Ces préoccupations sont partagées par l’Office de consultation publique de Montréal (OCPM) dans un mémoire sur l’itinérance et la cohabitation sociale présenté il y a quelques mois. Le document met en garde contre le risque d’une « revitalisation sélective », menaçant la mixité qui a historiquement défini le Village. Plusieurs citoyens y expriment la crainte que les projets d’animation et les investissements commerciaux se traduisent par une « normalisation » de l’espace public au détriment des personnes en situation d’itinérance ou marginalisées.

Le Village (Image tirée de l’Instagram Village Montréal)

Robert Beaudry affirme quant à lui que la Ville veut « embellir sans gentrifier » tout en reconnaissant que « c’est toujours un défi ». Il estime tout de même que l’administration parvient à atteindre cet objectif « en sortant le logement de la spéculation, en s’assurant aussi que les interventions soient toujours sans compromis sur la criminalité, mais sensibles pour la vulnérabilité ».

Afin de favoriser l’inclusion sociale, l’équipe de médiation communautaire L’Anonyme vient se greffer aux intervenants déjà en place : l’Équipe mobile de médiation et d’intervention sociale (ÉMMIS) et les gardiens de parc. « L’ ÉMMIS va travailler sur des enjeux de médiation sociale sur le plus long terme, alors que L’Anonyme est plus en contact de relations d’aide directe et agit sur le court terme », précise l’élu.

Enfin, mentionnons que récemment, les nuisances causées par la popularité des services d’injections supervisées offerts par l’organisme Spectre de rue ont défrayé la manchette.

Mesurer le progrès

Nommé coordonnateur du comité de travail pour le Village au printemps dernierPhilippe Schnobb, anciennement président du conseil d’administration de la STM, aura notamment le mandat de mesurer l’efficacité des initiatives mises en place.
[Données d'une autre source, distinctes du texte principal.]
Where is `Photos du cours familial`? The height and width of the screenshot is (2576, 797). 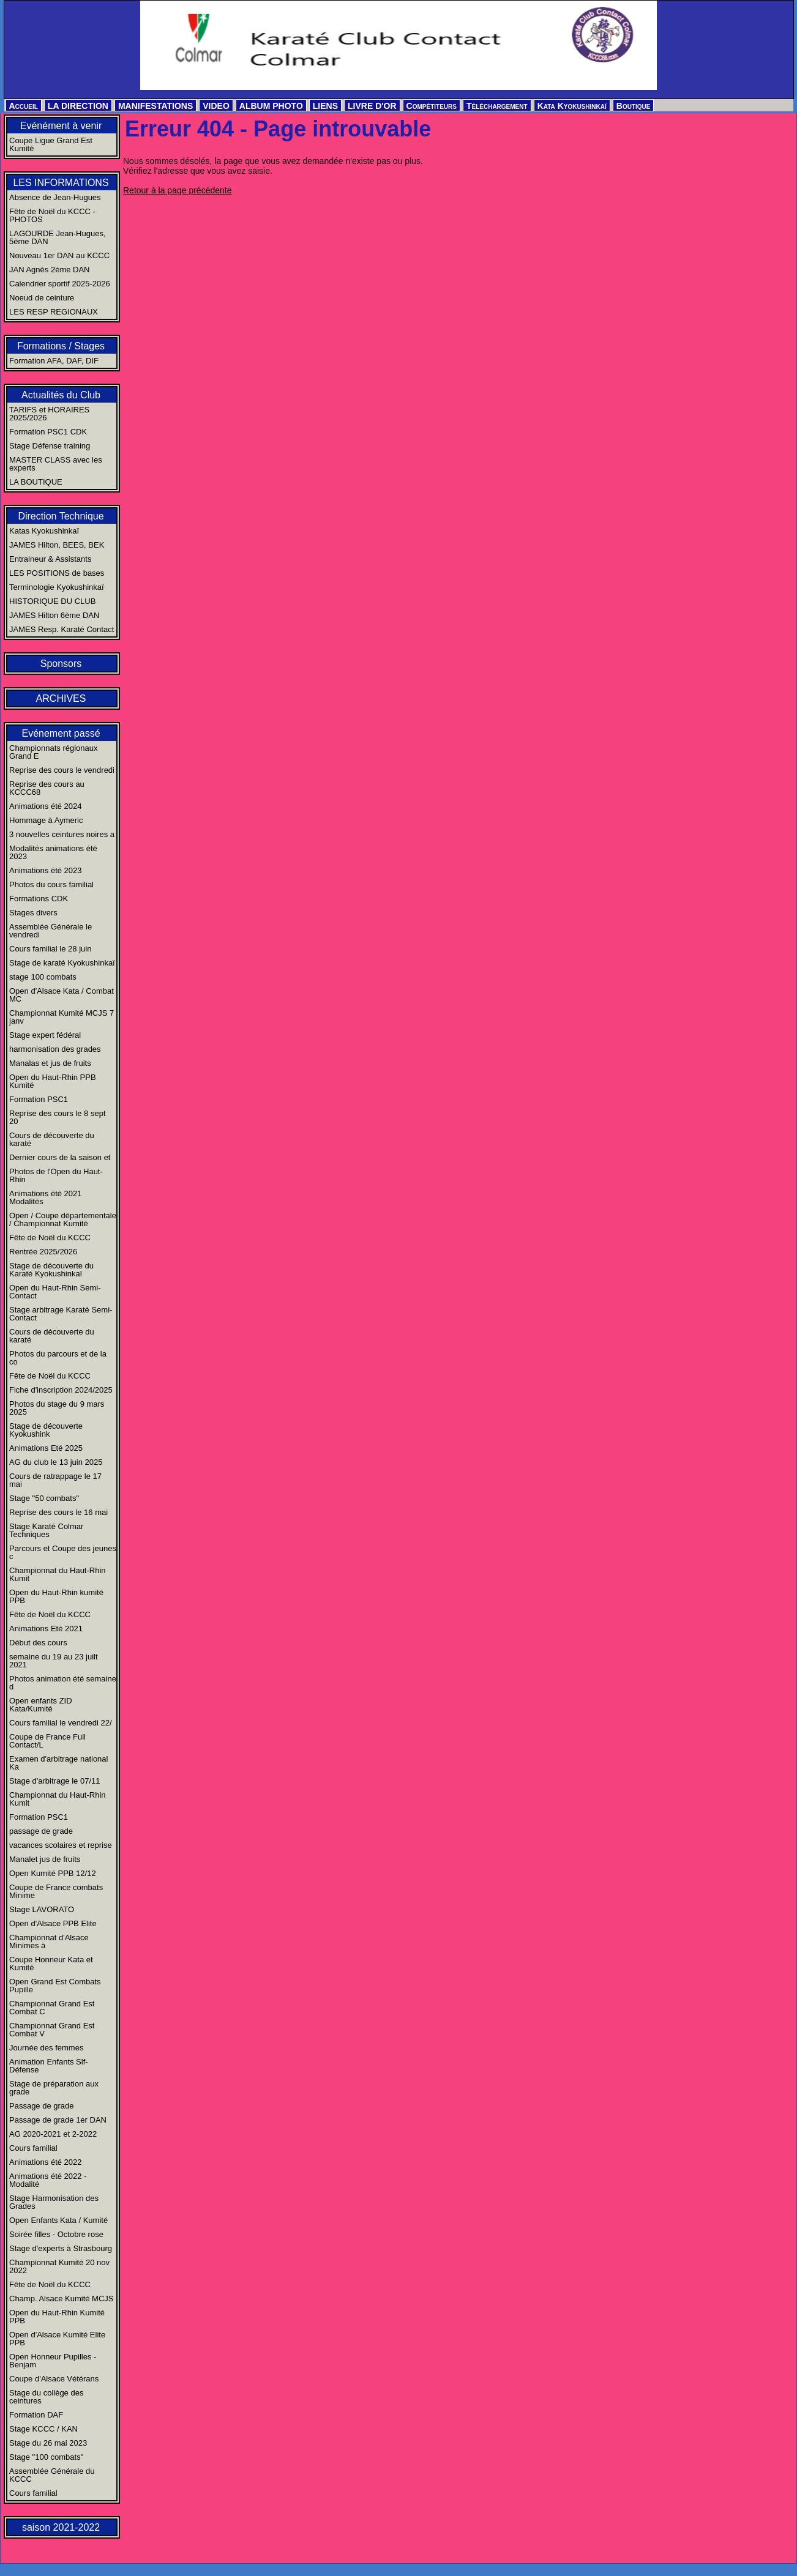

Interrogé sur la notion d’indicateurs, il reconnaît que l’équipe « est encore en train de préciser ce qui constitue un état d’avancement acceptable » et qu’il faudra « se mettre d’accord sur les objectifs attendus », qu’il s’agisse de sentiment de sécurité ou de propreté.

Pour M. Schnobb, la prochaine grande étape sera de trouver les données qui permettront de juger de la progression réelle des initiatives et de colliger ces informations sous la forme d’un rapport annuel.